## PROBLEM REQUIREMENTS:
For every line in the records below that holds "yang", make a copy.

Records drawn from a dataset
= = = =

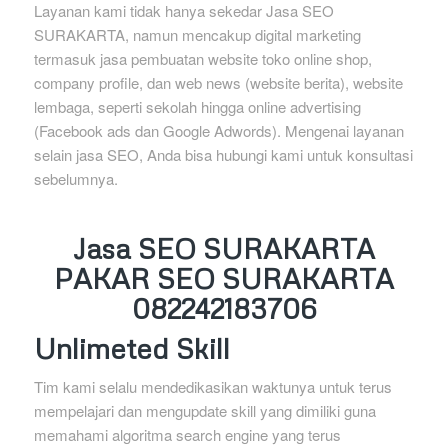
Layanan kami tidak hanya sekedar Jasa SEO
SURAKARTA, namun mencakup digital marketing
termasuk jasa pembuatan website toko online shop,
company profile, dan web news (website berita), website
lembaga, seperti sekolah hingga online advertising
(Facebook ads dan Google Adwords). Mengenai layanan
selain jasa SEO, Anda bisa hubungi kami untuk konsultasi
sebelumnya.
Jasa SEO SURAKARTA
PAKAR SEO SURAKARTA
082242183706
Unlimeted Skill
Tim kami selalu mendedikasikan waktunya untuk terus
mempelajari dan mengupdate skill yang dimiliki guna
memahami algoritma search engine yang terus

= = = =

## RESPONSE TO THIS TASK:
mempelajari dan mengupdate skill yang dimiliki guna
memahami algoritma search engine yang terus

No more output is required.